A Saint-Fons, il se livre à ces jeux chromatiques et graphiques, il déconstruit nos méthodes de lecture dans un premier temps, débarrasse les mots de leur contenu sémantique en les déstructurant, tirant ainsi l'écriture vers une abstraction ludique. Le spectateur peut alors accomplir un autre travail, celui de la reconstruction de la phrase et de son sens, de sa réappropriation au-delà des apparences trompeuses. Et c'est bien évidemment sur la vitrine d'un opticien que Cazal nous convie à ce décryptage.

Cécile Paris

Les films de Cécile Paris s'attachent généralement à un seul personnage tandis que ses photographies s'attardent sur des objets ou des environnements quotidiens. La rue, la fête populaire, l'enseigne de magasin sont, entre autres, des motifs récurrents de son travail. Le sentiment de familiarité qui pourrait naître de la banalité des sujets est pourtant contrarié par l'étrangeté que confère l'absence de tout contexte. Les formes - films très courts, photographies de petites dimensions - évoquent l'extrait ou la prise de notes sur le vif. Ainsi, plus que des histoires, l'artiste élabore des atmosphères suscitant chez le spectateur l'attente d'un événement qui ne pourra surgir que dans son imaginaire. A nous d'élaborer a posteriori une narration...

Denis Darzacq

Qu'il s'agisse des zones pavillonnaires (série des Nus), des centres de villes moyennes (série des Ensembles) ou, plus récemment, des cités de banlieue (Bobigny), Denis Darzacq interroge la place de l'individu dans son environnement urbain, dans son habitat et ses lieux de socialisation. Telle que le fut jadis la peinture, il y a de la photographie "d'histoire" dans ses mises en scène qui restituent une grandeur épique à ses protagonistes. De Bobigny à la série des Hypers, en passant par les Chutes et Casqués, c'est de plus en plus fréquemment la jeunesse de ces cités populaires qu'il place au coeur de son travail. Avec la complicité de danseurs de rues saisis en pleine apesanteur, il confronte la légèreté et la dynamique des corps à la gravité et à la densité du bâti (Chutes), ou à l'univers marchand pop, accumulatif et répétitif des supermarchés (Hyper).

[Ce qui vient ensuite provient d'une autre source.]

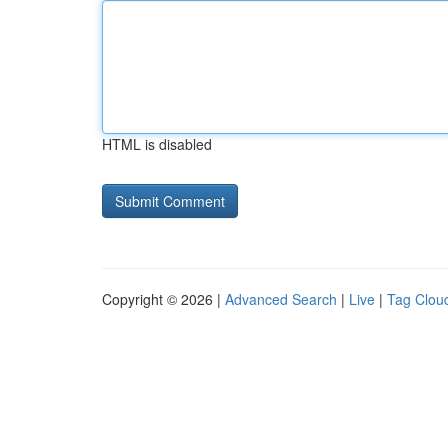
HTML is disabled
Copyright © 2026 |
Advanced Search
|
Live
|
Tag Clou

A Saint-Fons, il intègre ses images dans la vitrine d'une moyenne surface, là où sont habituellement installées les "réclames" du magasin. Ici, la démarche artistique feint de s'assimiler aux stratégies publicitaires pour mieux en détourner le dispositif au profit d'une plastique et d'une poétique du corps dans l'espace.

Roberto Martinez

En prise avec la réalité, Roberto Martinez s'interroge sur la présence, l'accession et la visibilité de l'art dans et hors des lieux dédiés à son exposition (voir Allotopie). "L'espace public doit être partagé, l'échange au centre de nos pratiques, les codes de l'art transgressés" dit-il. Il décrypte, souligne, donne forme (films, sculptures, photographies, jardins, éditions), aux questionnements d'un art travaillé par le social, le politique, l'intime, le commun, la relation à l'autre. Car le partage est au coeur de sa pratique : ses distributions gratuites, ses interventions éphémères et anonymes dans des lieux aussi non dédiés à l'art (jardins, tracts, affichages dans l'espace public) sont moins destinées à aménager ou à valoriser lesdits lieux qu'à provoquer des rencontres improbables, voire fortuites, avec l'habitant ou le passant. Ce dernier est laissé libre de s'arrêter ou non, de s'interroger ou non sur la discrète - mais non moins réelle - rupture que l'oeuvre ne manque pas de produire dans la continuité de nos codes urbains.

Ce partage s'adresse aussi aux autres plasticiens qu'il convie régulièrement à ses initiatives de commissaire d'expositions ou d'organisateur d'événements comme c'est le cas à Saint-Fons. Il a fondé ou participé à plusieurs structures collaboratives comme Allotopies, Tract'eurs ou UN NOUS, d'ailleurs invité par Hou Hanru à la Biennale de Lyon cette année.